Word for word, write out all the entries below, omitting every picture.
*** The data ***
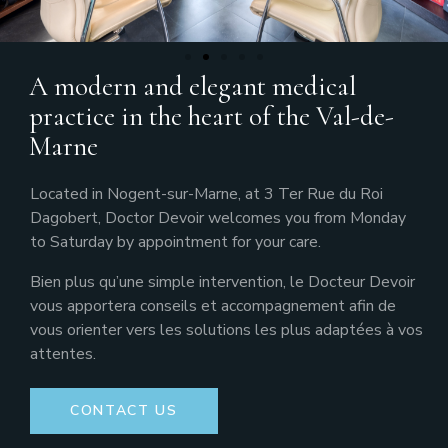
A modern and elegant medical
practice in the heart of the Val-de-
Marne
Located in Nogent-sur-Marne, at 3 Ter Rue du Roi
Dagobert, Doctor Devoir welcomes you from Monday
to Saturday by appointment for your care.
Bien plus qu’une simple intervention, le Docteur Devoir
vous apportera conseils et accompagnement afin de
vous orienter vers les solutions les plus adaptées à vos
attentes.
CONTACT US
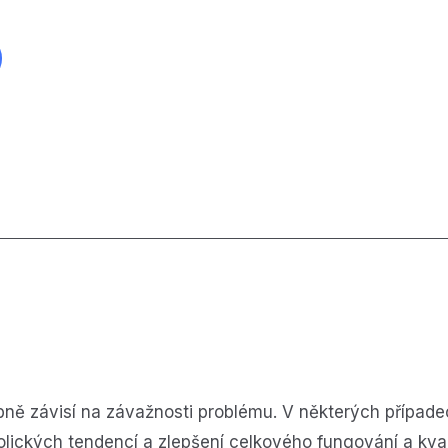
obně závisí na závažnosti problému. V některých přípa
olických tendencí a zlepšení celkového fungování a kvali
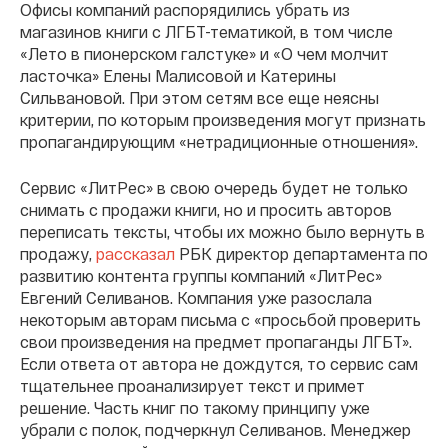
Офисы компаний распорядились убрать из
магазинов книги с ЛГБТ-тематикой, в том числе
«Лето в пионерском галстуке» и «О чем молчит
ласточка» Елены Малисовой и Катерины
Сильвановой. При этом сетям все еще неясны
критерии, по которым произведения могут признать
пропагандирующим «нетрадиционные отношения».
Сервис «ЛитРес» в свою очередь будет не только
снимать с продажи книги, но и просить авторов
переписать тексты, чтобы их можно было вернуть в
продажу,
рассказал
РБК директор департамента по
развитию контента группы компаний «ЛитРес»
Евгений Селиванов. Компания уже разослала
некоторым авторам письма с «просьбой проверить
свои произведения на предмет пропаганды ЛГБТ».
Если ответа от автора не дождутся, то сервис сам
тщательнее проанализирует текст и примет
решение. Часть книг по такому принципу уже
убрали с полок, подчеркнул Селиванов. Менеджер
*** End of The data ***
## [Result below]
A modern and elegant medical
practice in the heart of the Val-de-
Marne
Located in Nogent-sur-Marne, at 3 Ter Rue du Roi
Dagobert, Doctor Devoir welcomes you from Monday
to Saturday by appointment for your care.
Bien plus qu’une simple intervention, le Docteur Devoir
vous apportera conseils et accompagnement afin de
vous orienter vers les solutions les plus adaptées à vos
attentes.
CONTACT US
obně závisí na závažnosti problému. V některých přípa
olických tendencí a zlepšení celkového fungování a kvali
Офисы компаний распорядились убрать из
магазинов книги с ЛГБТ-тематикой, в том числе
«Лето в пионерском галстуке» и «О чем молчит
ласточка» Елены Малисовой и Катерины
Сильвановой. При этом сетям все еще неясны
критерии, по которым произведения могут признать
пропагандирующим «нетрадиционные отношения».
Сервис «ЛитРес» в свою очередь будет не только
снимать с продажи книги, но и просить авторов
переписать тексты, чтобы их можно было вернуть в
продажу,
рассказал
РБК директор департамента по
развитию контента группы компаний «ЛитРес»
Евгений Селиванов. Компания уже разослала
некоторым авторам письма с «просьбой проверить
свои произведения на предмет пропаганды ЛГБТ».
Если ответа от автора не дождутся, то сервис сам
тщательнее проанализирует текст и примет
решение. Часть книг по такому принципу уже
убрали с полок, подчеркнул Селиванов. Менеджер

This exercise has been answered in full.